One of the defining characteristics of Voyant Tools is how easily it can be to start working with your own collection of texts in a variety of formats, including plain text, HTML, XML, MS Word, RTF, and PDF. These texts can be provided as URLs or uploaded from your own computer. You can even upload a zip file that contains multiple documents in different formats.
There are essentially four ways of loading a corpus in Voyant Tools (voyant-tools.org):
- type/paste text into the text area or provide a set of URLs, one per line
- click the upload button to choose one or more files from your computer (sometimes the upload dialog doesn’t appear on the first try – click the upload button a few times if it doesn’t seem to work at first)
- open an existing (pre-defined) corpus (these are intended as examples)
- using the Voyant API (advanced)
There’s no imposed limit on the size of files that can be ingested into Voyant Tools, though the server may timeout if the documents are too big or take too long to fetch. If nothing seems to happen after about one minute, then the creation of a new corpus has probably failed. If you continue having problems creating a larger corpus, please contact us. Note that if you’re specifying URLs, the server that Voyant is running on needs to be able to access the content (which may not be possible if the content is protected by password or IP-based filtering).
Voyant Tools does its best to read a variety of common formats, such as the ones enumerated below. It’s worth noting that Voyant keeps almost all relevant textual information during parsing and indexing, even though most documents are represented internally with minimal structural markup, such as for paragraphs and lines. In other words, Voyant can ingest XML documents, for instance, though the interface doesn’t allow users to make much use of the underlying markup. However, the markup can be exploited during corpus create (see options section below).

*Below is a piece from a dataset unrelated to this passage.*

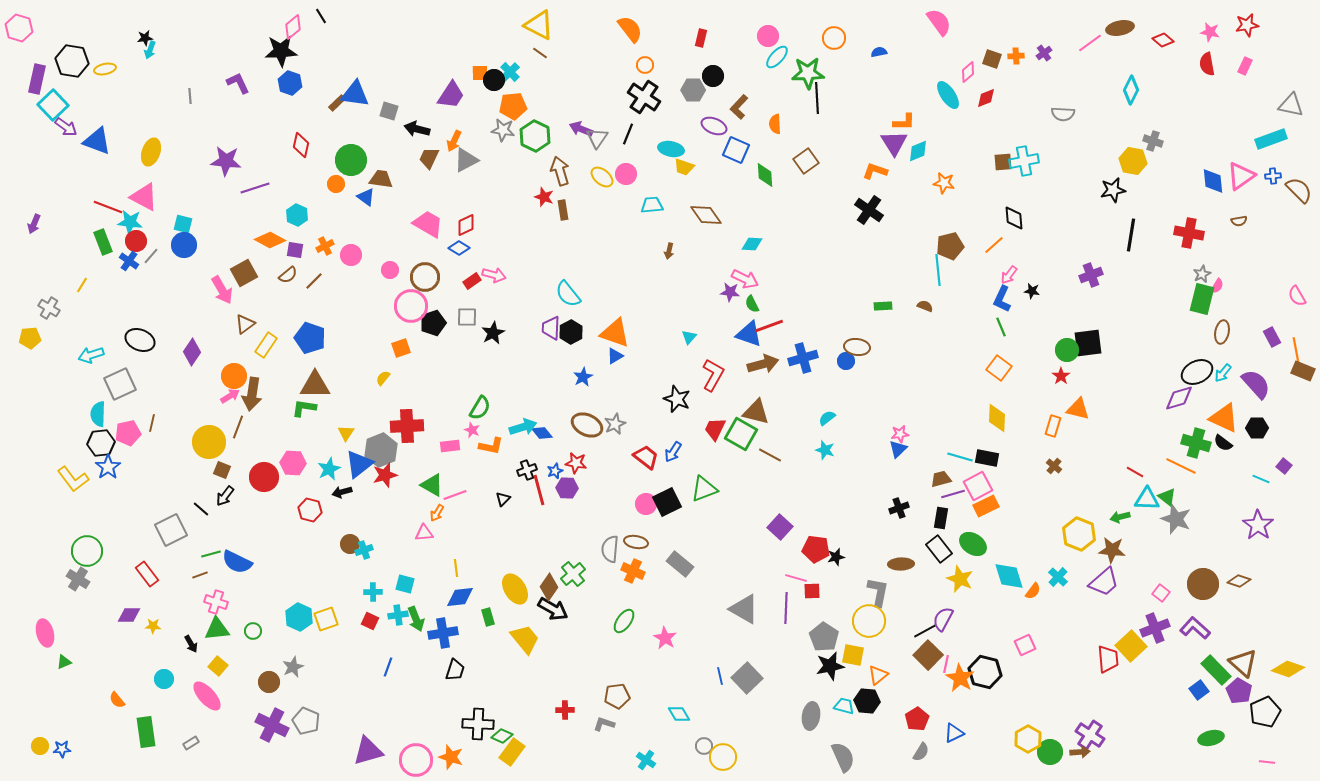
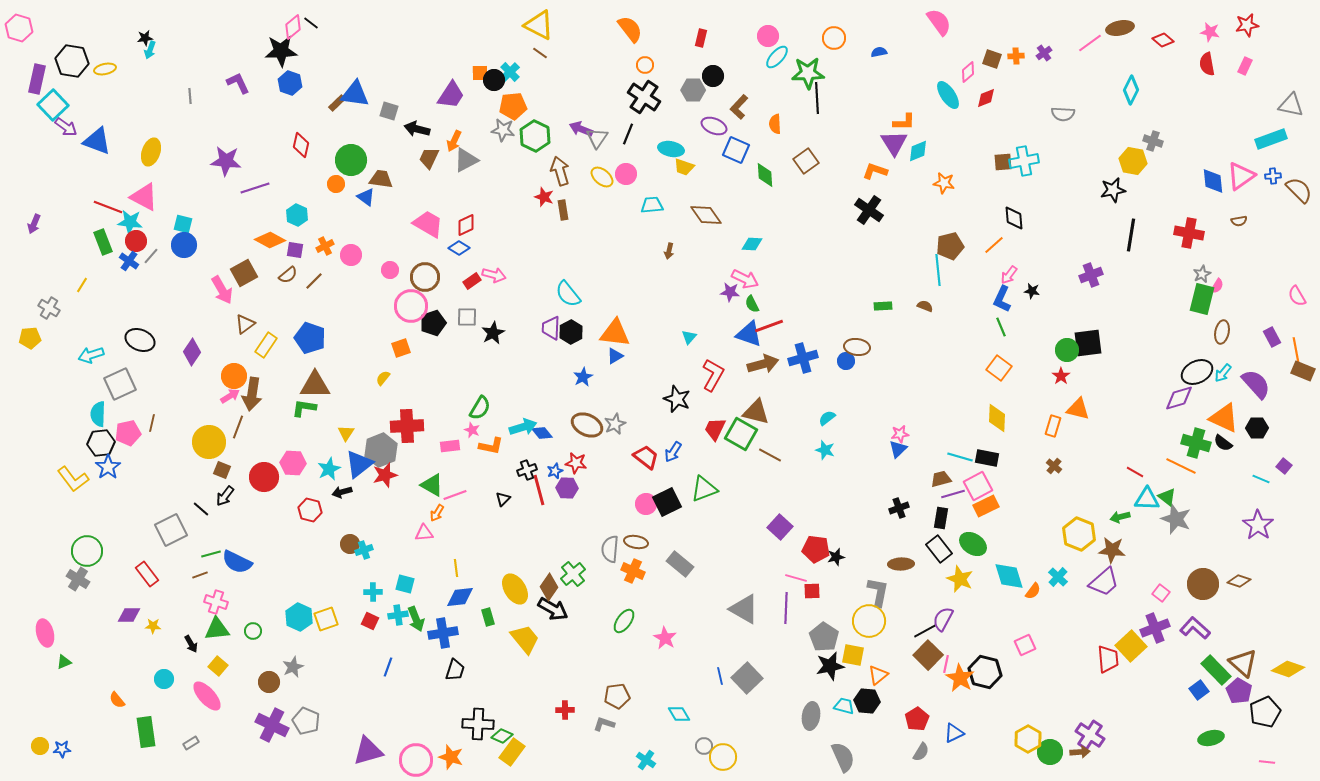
black line at (321, 16): moved 10 px left, 7 px down; rotated 21 degrees counterclockwise
orange triangle at (615, 333): rotated 12 degrees counterclockwise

Voyant Tools has some heuristics to try to guess the format type. Essentially, it tries to guess the format based on available information, including (where applicable), the file extension, the internet media type, and a peek into the document contents itself. See the Options section below for more information on specifying the format.
Below are some additional remarks for the supported file formats:
|plain text (.txt)||Plain text files have no way of reliably declaring their character encoding – Voyant Tools tries to guess as best it can, but defaults to Unicode (UTF-8), so if it’s preferable to use correct Unicode if possible. For formatting purposes, all newline characters are conserved as HTML line breaks.|
|HTML (.htm, .html)||HTML files are fairly robust to use since they typically include the relevant character encoding and formatting information that Voyant needs. The parsing of HTML is fairly tolerant, it need not be valid HTML. Note that some elements are eliminated during ingestion, including HTML comments, scripts and styles.|
|XML (.xml)||Voyant will attempt to parse and use XML content. Though the parsing is somewhat fault-tolerant, problems can arise, especially with externally defined resources like entities and includes (includes are ignored). Voyant will respect character encoding declarations in the document (and correctly default to UTF-8). Voyant tries to use some common sense for styling block-level elements (p, div, l, etc.), though this may not matter in most views (except for the corpus reader). Voyant will identify documents as XML even without the .xml file extension, as long as the document begins with an XML declaration (
|MS Word (.doc, .docx)||MS Word files can be used, though no styling information is kept, aside from block-level formatting (paragraphs and lines).|
|RTF (.rtf)||RTF is a very portable format. Similar to MS Word files, no styling information is kept, aside from block-level formatting (paragraphs and lines).|
|PDF (.pdf)||PDF files (with text) are supported, though the reliability of the text extraction process will vary enormously based on the characteristics of the input file. PDFs are great for consistent page layout, but notoriously difficult to manage for text sequences, especially when there are multiple columns and other complex layout. Gibberish characters may appear in the extracted text that are not visible on the PDF page and the line formatting can be unpredictable. If you’re experiencing problems, it may be worth importing a PDF into Google Documents and exporting it from there as HTML, RTF or another format.|